Task objective: Apart from the pictures, please restate every entry below exactly.

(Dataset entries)
[Start of Attachment]

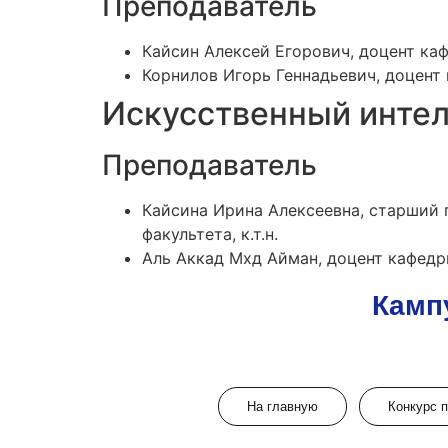
Преподаватель
Кайсин Алексей Егорович, доцент ка
Корнилов Игорь Геннадьевич, доцент
Искусственный инте
Преподаватель
Кайсина Ирина Алексеевна, старший
факультета, к.т.н.
Аль Аккад Мхд Айман, доцент кафедр
Камп
На главную
Конкурс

[End of Attachment]

Answer to the problem:
Преподаватель
Кайсин Алексей Егорович, доцент ка
Корнилов Игорь Геннадьевич, доцент
Искусственный инте
Преподаватель
Кайсина Ирина Алексеевна, старший
факультета, к.т.н.
Аль Аккад Мхд Айман, доцент кафедр
Камп
На главную
Конкурс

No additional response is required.